Sleep Disruption

Study: Sleep Disruption Could Have An Affect On Your Gut Health

If you have trouble sleeping or your sleep pattern is disrupted, you may be surprised to learn that the bacterial colonies in your gut are also being disturbed.

Shift work has long been associated with obesity and other metabolic diseases like Type 2 diabetes.

Dr Amy Reynolds, a post-doctoral researcher at Central Queensland University, said research in the field indicated gut microbiota may hold the key to these poor health outcomes.

Preliminary results from her research suggest that gut microbiota may have their own circadian rhythm, married to the sleep cycle.

“Some of those microbes in the gut actually display their own circadian rhythm, so they peak and decline at specific times of the day,” she said.

“When you consider that shift work is doing things at different times of the normal biological day, the potential for that interaction is something that we’re really wanting to get at.”

What’s going on in the gut?

The majority of the research done on the relationship between sleep and the gut has been performed on mice and rats.

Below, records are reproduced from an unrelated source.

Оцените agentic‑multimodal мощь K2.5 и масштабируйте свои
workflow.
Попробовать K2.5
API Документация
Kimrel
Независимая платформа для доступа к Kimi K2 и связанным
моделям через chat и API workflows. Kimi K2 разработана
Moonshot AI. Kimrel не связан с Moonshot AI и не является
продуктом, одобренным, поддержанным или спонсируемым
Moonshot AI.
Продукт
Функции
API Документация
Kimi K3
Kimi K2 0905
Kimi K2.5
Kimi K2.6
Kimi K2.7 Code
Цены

A recent study published in Nature found that when mice do not get enough sleep, or no sleep at all, they experience negative changes to their gut bacteria.

Dr Reynolds said the sleep-deprived mice had an overgrowth of “bad” bacteria, and bacteria found growing outside the gut.

“What that suggested is that when mice don’t get enough sleep that the balance of bacteria in the gut is changed and the richness of bacteria that lives in that gut is changed,” said Dr Reynolds.

“This results in the lining of the gut not being as preserved or intact to protect against ‘bad’ bacteria getting out into the body.”

The mice also tended to eat more and displayed signs of inflammation.

“We’re really seeing in those mice a profound physiological response that is not promoting healthy wellbeing,” she said.